MTT assay for cell proliferation
BxPC-3 or AsPC-1 cells were seeded in 96-well plates at a density of 1 × 104 cells per well in 100 μl of complete medium overnight. The next day medium was changed with solvent, and IFN-γ (25 ng/ml) or LPS (1 μg/ml) or both were added. On days 1 and 2 after treatment, cell proliferation was evaluated by the MTT method. In short, the culture medium was removed and 100 μl of MTT at a concentration of 0.5 mg/ml was added to each well. The plates were then incubated at 37 °C for 45 min. The MTT was then removed, and 100 μl of MTT solvent was added to each well. The plates were shaken for 10 min and read at 570 nM with the plate reader.

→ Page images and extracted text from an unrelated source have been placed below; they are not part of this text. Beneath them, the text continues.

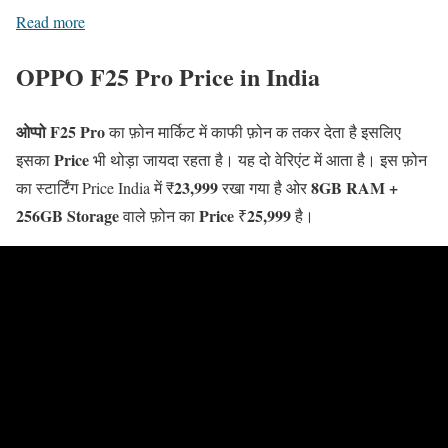
Read more
OPPO F25 Pro Price in India
ओप्पो F25 Pro
का फ़ोन मार्किट में काफी फ़ोन क तकर देता है इसलिए
Price
इसका
भी थोड़ा जायदा रहता है। यह दो वेरिएंट में आता है। इस फ़ोन
23,999
8GB RAM +
का स्टार्टिंग Price India में ₹
रखा गया है ओर
256GB Storage
Price
25,999
वाले फ़ोन का
₹
है।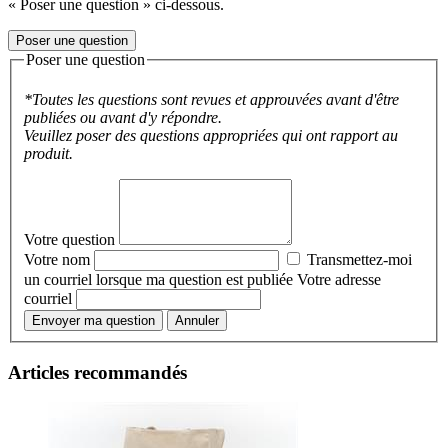
« Poser une question » ci-dessous.
Poser une question
Poser une question
*Toutes les questions sont revues et approuvées avant d'être
publiées ou avant d'y répondre.
Veuillez poser des questions appropriées qui ont rapport au
produit.
Votre question
Votre nom
Transmettez-moi
un courriel lorsque ma question est publiée
Votre adresse
courriel
Envoyer ma question
Annuler
Articles recommandés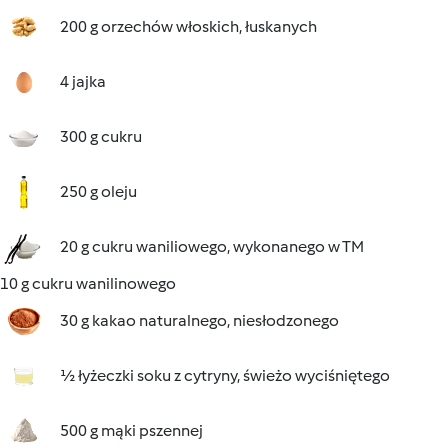
200 g orzechów włoskich, łuskanych
4 jajka
300 g cukru
250 g oleju
20 g cukru waniliowego, wykonanego w TM
10 g cukru wanilinowego
30 g kakao naturalnego, niesłodzonego
½ łyżeczki soku z cytryny, świeżo wyciśniętego
500 g mąki pszennej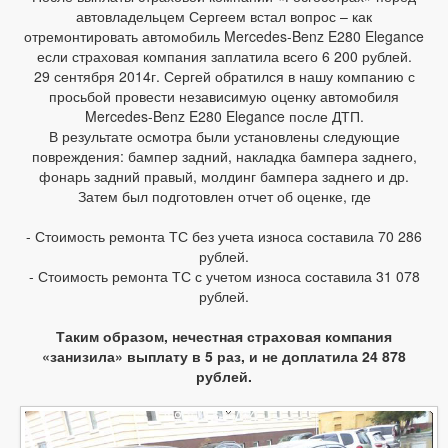
автовладельцем Сергеем встал вопрос – как
отремонтировать автомобиль Mercedes-Benz E280 Elegance
если страховая компания заплатила всего 6 200 рублей.
29 сентября 2014г. Сергей обратился в нашу компанию с
просьбой провести независимую оценку автомобиля
Mercedes-Benz E280 Elegance после ДТП.
В результате осмотра были установлены следующие
повреждения: бампер задний, накладка бампера заднего,
фонарь задний правый, молдинг бампера заднего и др.
Затем был подготовлен отчет об оценке, где
- Стоимость ремонта ТС без учета износа составила 70 286
рублей.
- Стоимость ремонта ТС с учетом износа составила 31 078
рублей.
Таким образом, нечестная страховая компания
«занизила» выплату в 5 раз, и не доплатила 24 878
рублей.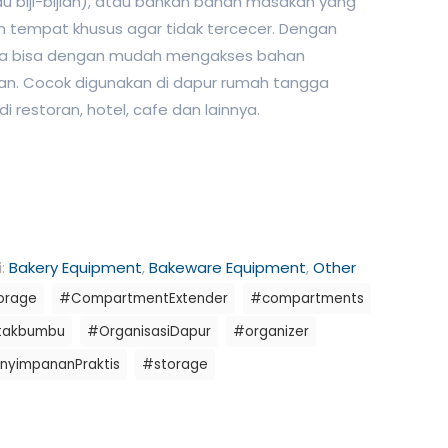
au biji-bijian), atau bahkan bahan masakan yang
n tempat khusus agar tidak tercecer. Dengan
da bisa dengan mudah mengakses bahan
n. Cocok digunakan di dapur rumah tangga
i restoran, hotel, cafe dan lainnya.
i:
Bakery Equipment
,
Bakeware Equipment
,
Other
orage
#CompartmentExtender
#compartments
takbumbu
#OrganisasiDapur
#organizer
nyimpananPraktis
#storage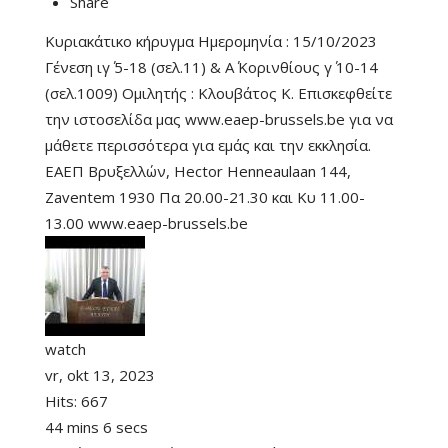
Share
Κυριακάτικο κήρυγμα Ημερομηνία : 15/10/2023
Γένεση ιγ΄ 5-18 (σελ.11) & Α΄ Κορινθίους γ΄ 10-14
(σελ.1009) Ομιλητής : Κλουβάτος Κ. Επισκεφθείτε
την ιστοσελίδα μας www.eaep-brussels.be για να
μάθετε περισσότερα για εμάς και την εκκλησία.
ΕΑΕΠ Βρυξελλών, Hector Henneaulaan 144,
Zaventem 1930 Πα 20.00-21.30 και Κυ 11.00-
13.00 www.eaep-brussels.be
watch
vr, okt 13, 2023
Hits:
667
44 mins 6 secs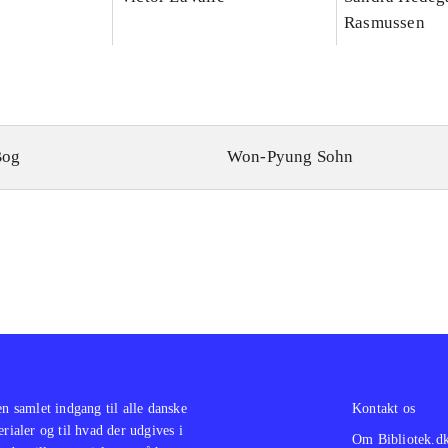
Rasmussen
Bog
Won-Pyung Sohn
en samlet indgang til alle danske
Kontakt os
erialer og til hvad der udgives i
Om Bibliotek.d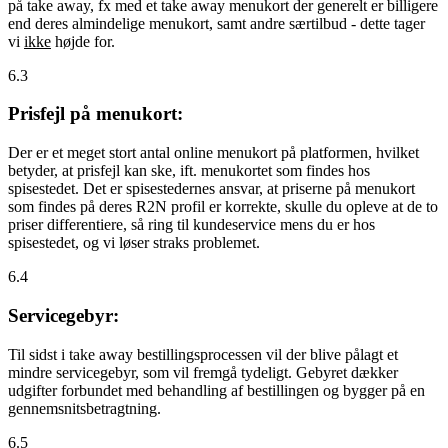
på take away, fx med et take away menukort der generelt er billigere
end deres almindelige menukort, samt andre særtilbud - dette tager
vi
ikke
højde for.
6.3
Prisfejl på menukort:
Der er et meget stort antal online menukort på platformen, hvilket
betyder, at prisfejl kan ske, ift. menukortet som findes hos
spisestedet. Det er spisestedernes ansvar, at priserne på menukort
som findes på deres R2N profil er korrekte, skulle du opleve at de to
priser differentiere, så ring til kundeservice mens du er hos
spisestedet, og vi løser straks problemet.
6.4
Servicegebyr:
Til sidst i take away bestillingsprocessen vil der blive pålagt et
mindre servicegebyr, som vil fremgå tydeligt. Gebyret dækker
udgifter forbundet med behandling af bestillingen og bygger på en
gennemsnitsbetragtning.
6.5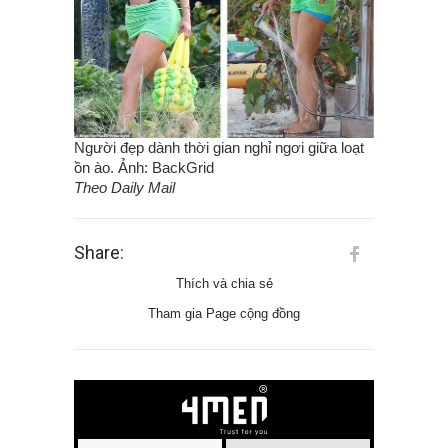
Người đẹp dành thời gian nghỉ ngơi giữa loạt
ồn ào. Ảnh: BackGrid
Theo Daily Mail
Share:
Thích và chia sẻ
Tham gia Page cộng đồng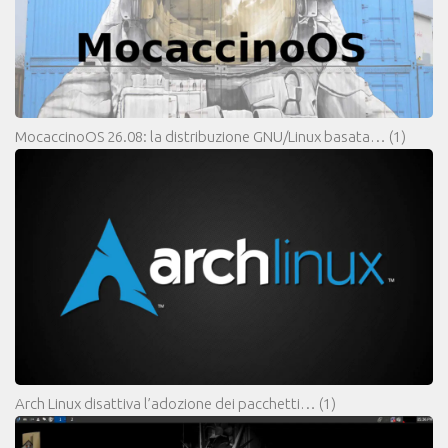
MocaccinoOS 26.08: la distribuzione GNU/Linux basata…
(1)
Arch Linux disattiva l’adozione dei pacchetti…
(1)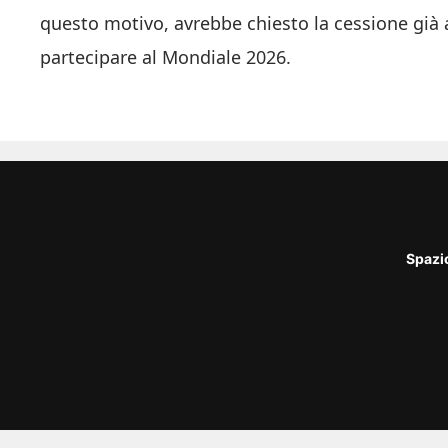
questo motivo, avrebbe chiesto la cessione già 
partecipare al Mondiale 2026.
Spazi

Cell cycle progression and measurement of apoptosis by analytical cytometry
Determination of cell cycle progression was performed using a cell cycle analysis kit (cat# L00287, Gen Scrip, Inc.). BxPC-3 cells grown in complete medium were treated with solvent, 1 μg/ml LPS, 25 ng/ml of IFN-γ, or both for 24 h. Cells were then trypsinized, counted, and 1 × 106 cells were washed with 1 × PBS, and fixed with 70% ethanol at 4 °C for at least 2 h, or overnight. The fixation solution was removed, and the cells were washed once again with 1 × PBS. Cells were incubated in 100 μl of RNase at 37 °C for 30 min; then, 400 μl of propidium iodide was added to each sample to stain the cells at 37 °C for an additional 30 min in the dark. Finally, the labeled cells were subjected to analytical cytometry utilizing a BD FACS caliber flow cytometer (BD Biosciences, San Jose, California). Data from experiments performed in triplicate were analyzed with ModFit v3.0 software. For measurement of apoptosis, BxPC-3 cells were propagated in complete medium, and then treated with solvent, 1 μg/ml LPS, 25 ng/ml of IFN-γ, or both for 72 h. Cells were trypsinized and counted; both dead and live cells were collected for our apoptosis assay which used the Vybrant Apoptosis Assay Kit #3 (Invitrogen, cat# V13242) with a 7-AAD viability staining solution (Biolegend, cat# 420404). Cell labeling was carried out according to the Manufacturer's protocol; in brief, 1 × 105 cells were suspended in 100 μl of 1X annexin binding buffer to which was added 5 μl of FITC annexin 5 and 2 μl of 7-AAD viability staining solution. The cells were incubated at room temperature in the dark for 15 min; at the end of that time, 400 μl of annexin binding buffer was added. The stained cells were analyzed with a BD FACS caliber flow cytometer as soon as possible thereafter. Data were analyzed with Flowjo software.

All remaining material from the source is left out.